LAND USE AND FLOODING

Johnson County has been one of the fastest-growing, or sprawling, counties in Indiana in recent years. As every landowner knows, when somebody builds upstream, the increased runoff heads their way. Local politicians, such as the County Commissioners, have seen very few development plans that they didn't like, to the point that former Commissioner RJ McConnell actually complained that county government couldn't keep up with the case load! The fact is, government's purpose is to watch out for the best interests of the PEOPLE, not developers. They are beholden to the former, not the latter. Or they're supposed to be, that is. However, the squeaky wheel gets the "grease" as they say. Which is why developers move through that revolving door of local government rubberstamping, blueprints in hand, so effortlessly.

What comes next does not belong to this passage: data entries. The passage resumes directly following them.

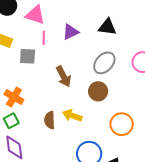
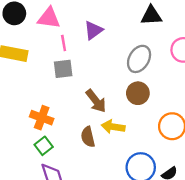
black triangle: (107, 27) -> (151, 16), moved
gray square: (28, 56) -> (63, 69), moved
brown arrow: (64, 76) -> (96, 101), moved

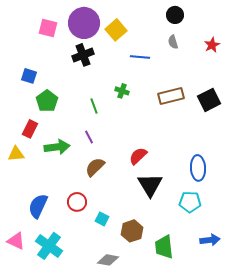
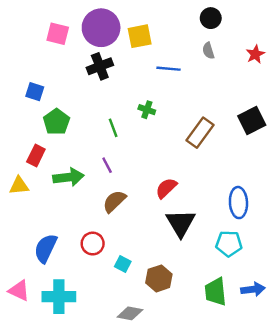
yellow square: (116, 30) -> (140, 36), turned 30
brown rectangle: (171, 96) -> (200, 133), moved, turned -40
cyan cross: (49, 246) -> (59, 297), turned -36
green trapezoid: (164, 247) -> (216, 292), moved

"There is a great deal of concern throughout Johnson County about the rate of development, the type of development, and the effects of development. Many residents believe that the character of current development is affecting their quality of life... The scattered, unsystematic growth that has occurred throughout the county illustrates the need for a more proactive planning approach. Uncoordinated development in White River Township exemplifies the type of growth that can result from a lack of up-to-date master planning. There is a need to manage and organize new growth so that it has a minimal impact on the surrounding uses... A strong plan is needed to ensure orderly growth in Johnson County. Growth is bound to occur; therefore, the county needs to be proactive. The county and the incorporated areas need to work together to minimize the negative effects of sprawl." - Comprehensive Plan Johnson County, Indiana. Adopted: April 1997

Johnson County land use map from county gov't's GIS department, with outline of the Youngs Creek watershed overlaid. Runoff from development in the northern part would flow into Youngs Creek, via various courses, and through Franklin, then south towards Edinburgh.

Image clips from a study shown in the Purdue forestry exhibit at the Indiana State Fair.

Translation: The "IN" is apparently over part of Indy, with Greenwood & Center Grove in red below the "N" - Franklin below that, joined at the hip with Shelbyville; below Franklin is Edinburg-Columbus-Seymour. So, 46131 appears to be in the upper category for Parking Lot Footprint per square kilometer.

EXCERPTS FROM:

The Water Cycle: Surface Runoff
U.S. Department of the Interior | U.S. Geological Survey
URL: http://ga.water.usgs.gov/edu/watercyclerunoff.html

Meteorological factors affecting runoff:

Type of precipitation (rain, snow, sleet, etc.)
Rainfall intensity
Rainfall amount
Rainfall duration
Distribution of rainfall over the drainage basin
Direction of storm movement
Precipitation that occurred earlier and resulting soil moisture
Other meteorological and climatic conditions that affect evapotranspiration, such as temperature, wind, relative humidity, and season

Physical characteristics affecting runoff:

Land use
Vegetation
Soil type
Drainage area
Basin shape
Elevation
Topography, especially the slope of the land
Drainage network patterns
Ponds, lakes, reservoirs, sinks, etc. in the basin, which prevent or delay runoff from continuing downstream

When rain hits saturated or impervious ground it begins to flow overland downhill. It is easy to see if it flows down your driveway to the curb and into a storm sewer, but it is harder to notice it flowing overland in a natural setting. During a heavy rain you might notice small rivulets of water flowing downhill. Water will flow along channels as it moves into larger creeks, streams, and rivers.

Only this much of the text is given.